Anchored by AIGOVERN 360°™ — Dawgen Global’s Enterprise AI Governance and Productivity Framework

C | Context
A Caribbean central government ministry, with direct responsibility for both public service delivery and sectoral regulation, had recognised that artificial intelligence was becoming materially present in its operations — not through a formal adoption strategy, but organically, through the initiative of individual officers and directorates. In parallel, the ministry’s minister was increasingly being asked in parliamentary sittings and in international fora what governance arrangements the ministry had in place for its use of AI, what standards it was applying to its regulated entities, and what steps it was taking to ensure that AI would neither disadvantage citizens nor expose national datasets to inappropriate risk. The ministry did not yet have credible answers to any of these questions.
The stakes were unusually high. A government ministry operates under a fundamentally different calculus from a private enterprise. Its tolerance for error is lower; its accountability is to the entire population, not to shareholders; its decisions, once made, shape the behaviour of the private sector through regulatory transmission; and its missteps, once public, are politically costly in ways that private-sector missteps often are not. At the same time, the productivity upside of responsible AI adoption in the ministry’s operations was genuine and material: case backlogs, document review bottlenecks, and routine correspondence handling were all areas where credible AI tools could meaningfully improve service delivery to citizens.
Dawgen Global was retained to design and operationalise an AI governance architecture for the ministry — one that would permit and accelerate responsible adoption while meeting the higher bar of public-sector accountability. The mandate required delivery of a complete governance capability, including policy, committee architecture, risk tiering, data protection posture, staff capability programme, and regulatory-transmission framework for the ministry’s own regulated sector, within seven months.

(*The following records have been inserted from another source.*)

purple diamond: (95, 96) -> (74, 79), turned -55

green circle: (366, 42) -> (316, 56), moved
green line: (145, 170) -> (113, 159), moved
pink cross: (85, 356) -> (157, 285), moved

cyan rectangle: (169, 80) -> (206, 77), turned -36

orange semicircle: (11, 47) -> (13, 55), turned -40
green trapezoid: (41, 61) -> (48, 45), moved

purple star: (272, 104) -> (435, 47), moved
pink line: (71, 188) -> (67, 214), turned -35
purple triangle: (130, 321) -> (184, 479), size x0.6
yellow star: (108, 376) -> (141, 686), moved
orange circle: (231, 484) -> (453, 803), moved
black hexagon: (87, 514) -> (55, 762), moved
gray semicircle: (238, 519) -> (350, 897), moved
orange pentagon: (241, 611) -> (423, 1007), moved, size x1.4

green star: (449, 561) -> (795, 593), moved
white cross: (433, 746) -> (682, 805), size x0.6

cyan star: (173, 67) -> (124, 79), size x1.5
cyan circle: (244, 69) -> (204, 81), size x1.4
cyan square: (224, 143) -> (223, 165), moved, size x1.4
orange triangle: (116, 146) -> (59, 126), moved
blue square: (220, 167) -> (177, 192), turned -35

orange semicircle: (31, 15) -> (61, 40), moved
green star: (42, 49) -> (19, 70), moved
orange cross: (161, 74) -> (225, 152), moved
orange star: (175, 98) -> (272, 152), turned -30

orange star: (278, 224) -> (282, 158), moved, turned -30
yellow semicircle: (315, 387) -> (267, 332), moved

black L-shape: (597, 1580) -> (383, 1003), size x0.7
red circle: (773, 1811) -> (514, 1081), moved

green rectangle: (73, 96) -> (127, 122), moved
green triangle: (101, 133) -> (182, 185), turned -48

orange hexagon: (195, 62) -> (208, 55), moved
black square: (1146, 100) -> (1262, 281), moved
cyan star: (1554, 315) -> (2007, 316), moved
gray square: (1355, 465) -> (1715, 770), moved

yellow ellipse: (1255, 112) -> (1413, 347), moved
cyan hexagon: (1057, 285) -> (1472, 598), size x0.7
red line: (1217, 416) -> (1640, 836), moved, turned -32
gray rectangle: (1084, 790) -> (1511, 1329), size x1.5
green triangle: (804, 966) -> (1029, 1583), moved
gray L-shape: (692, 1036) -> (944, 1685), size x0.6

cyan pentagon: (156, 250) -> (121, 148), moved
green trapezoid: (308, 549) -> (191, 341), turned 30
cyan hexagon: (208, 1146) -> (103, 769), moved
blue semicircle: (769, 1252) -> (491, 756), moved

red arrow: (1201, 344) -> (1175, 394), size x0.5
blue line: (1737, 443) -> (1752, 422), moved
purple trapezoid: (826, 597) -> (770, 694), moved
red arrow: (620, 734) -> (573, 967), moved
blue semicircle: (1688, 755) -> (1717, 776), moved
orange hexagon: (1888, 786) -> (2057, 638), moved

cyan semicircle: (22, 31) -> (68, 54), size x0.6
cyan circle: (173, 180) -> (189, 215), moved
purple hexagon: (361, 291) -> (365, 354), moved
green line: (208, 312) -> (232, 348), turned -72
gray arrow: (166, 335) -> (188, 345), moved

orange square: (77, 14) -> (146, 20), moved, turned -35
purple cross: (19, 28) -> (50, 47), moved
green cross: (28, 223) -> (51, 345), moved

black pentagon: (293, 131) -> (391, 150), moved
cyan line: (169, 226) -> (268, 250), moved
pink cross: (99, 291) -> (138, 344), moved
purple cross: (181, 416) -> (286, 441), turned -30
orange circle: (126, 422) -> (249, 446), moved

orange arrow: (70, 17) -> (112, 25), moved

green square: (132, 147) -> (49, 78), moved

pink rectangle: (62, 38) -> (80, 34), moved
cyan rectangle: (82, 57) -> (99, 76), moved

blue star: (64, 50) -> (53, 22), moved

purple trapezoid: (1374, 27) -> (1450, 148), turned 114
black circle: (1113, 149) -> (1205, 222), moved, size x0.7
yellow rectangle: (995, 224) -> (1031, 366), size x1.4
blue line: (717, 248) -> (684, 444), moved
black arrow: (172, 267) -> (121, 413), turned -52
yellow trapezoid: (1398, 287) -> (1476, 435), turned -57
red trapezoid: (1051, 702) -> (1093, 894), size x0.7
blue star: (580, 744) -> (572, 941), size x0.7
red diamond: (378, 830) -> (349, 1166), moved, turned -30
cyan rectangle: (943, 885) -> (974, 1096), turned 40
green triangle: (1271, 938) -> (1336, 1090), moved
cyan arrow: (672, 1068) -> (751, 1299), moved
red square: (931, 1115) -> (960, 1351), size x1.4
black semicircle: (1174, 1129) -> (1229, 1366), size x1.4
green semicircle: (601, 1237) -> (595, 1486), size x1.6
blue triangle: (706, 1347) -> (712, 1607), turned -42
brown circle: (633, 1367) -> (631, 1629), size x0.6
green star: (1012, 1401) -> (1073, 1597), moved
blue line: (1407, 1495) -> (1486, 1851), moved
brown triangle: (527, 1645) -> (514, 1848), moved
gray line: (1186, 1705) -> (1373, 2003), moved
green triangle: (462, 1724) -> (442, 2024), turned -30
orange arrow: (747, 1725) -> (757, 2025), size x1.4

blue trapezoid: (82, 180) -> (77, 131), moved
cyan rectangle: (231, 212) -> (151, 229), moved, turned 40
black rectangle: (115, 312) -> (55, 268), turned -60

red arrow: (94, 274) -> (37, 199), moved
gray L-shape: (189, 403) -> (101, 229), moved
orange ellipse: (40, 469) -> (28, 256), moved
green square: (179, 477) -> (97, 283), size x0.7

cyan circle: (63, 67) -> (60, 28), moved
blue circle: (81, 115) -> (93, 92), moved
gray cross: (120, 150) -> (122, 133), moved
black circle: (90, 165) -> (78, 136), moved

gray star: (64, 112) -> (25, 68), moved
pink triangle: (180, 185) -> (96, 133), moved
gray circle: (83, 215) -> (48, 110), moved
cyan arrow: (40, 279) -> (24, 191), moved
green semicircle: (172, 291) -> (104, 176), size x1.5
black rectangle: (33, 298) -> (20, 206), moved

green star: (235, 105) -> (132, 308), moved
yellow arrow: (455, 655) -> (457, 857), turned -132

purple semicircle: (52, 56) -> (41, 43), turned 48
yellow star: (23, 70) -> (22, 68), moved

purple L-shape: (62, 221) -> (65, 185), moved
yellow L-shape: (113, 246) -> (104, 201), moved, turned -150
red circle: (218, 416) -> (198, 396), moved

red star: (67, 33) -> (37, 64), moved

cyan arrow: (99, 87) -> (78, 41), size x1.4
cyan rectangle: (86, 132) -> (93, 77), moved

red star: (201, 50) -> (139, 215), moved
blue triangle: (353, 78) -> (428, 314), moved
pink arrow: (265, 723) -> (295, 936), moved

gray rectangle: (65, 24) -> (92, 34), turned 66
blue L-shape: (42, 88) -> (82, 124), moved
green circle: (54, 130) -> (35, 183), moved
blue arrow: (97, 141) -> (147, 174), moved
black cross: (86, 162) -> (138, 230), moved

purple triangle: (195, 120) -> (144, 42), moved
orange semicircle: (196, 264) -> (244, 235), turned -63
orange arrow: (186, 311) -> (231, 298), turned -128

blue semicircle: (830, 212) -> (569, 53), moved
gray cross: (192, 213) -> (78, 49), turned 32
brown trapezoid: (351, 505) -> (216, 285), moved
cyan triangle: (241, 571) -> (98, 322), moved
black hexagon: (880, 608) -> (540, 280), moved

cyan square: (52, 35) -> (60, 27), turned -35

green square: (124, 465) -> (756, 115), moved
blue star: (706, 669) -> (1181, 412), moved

A | Approach — AIGOVERN 360°™ Configured for the Public Sector
Dawgen Global deployed AIGOVERN 360°™, its proprietary enterprise AI governance and productivity framework, in a configuration specifically adapted to public-sector requirements. The framework’s six-domain ring — Strategy, Policy, Risk, Data, People, and Assurance — remained structurally identical, but the internal content of each domain was calibrated for the distinctive context of a government ministry, including its statutory obligations, its parliamentary accountability, and its regulatory-transmission role toward its sector.

S | Solution
Landscape scan and Strategy & Value domain
The engagement opened with a three-week ministry-wide AI landscape scan. Every active or proposed use of AI across every directorate was catalogued, classified under a risk-tier taxonomy, and assessed for public-value contribution versus risk exposure. The scan revealed — as such scans typically do — that AI was already in active use in several corners of the ministry: document summarisation in one directorate, initial correspondence drafting in another, informal use of public generative tools for background research across many. Critically, none of this activity was in itself problematic, but none of it was governed, catalogued, or visible to ministerial oversight.
Working with the Permanent Secretary and senior directors, Dawgen Global then produced the ministry’s first formal AI Strategy & Value statement. The statement articulated the ministry’s ambition — where AI could create public value — and, equally importantly, defined the boundaries of where AI would not be applied under any circumstances. This latter commitment proved strategically important: by being specific about where AI would not be used (for example, in final regulatory decisions affecting licensed entities, or in any decision directly affecting an individual citizen’s statutory entitlements), the ministry created a credible platform on which to expand AI adoption elsewhere.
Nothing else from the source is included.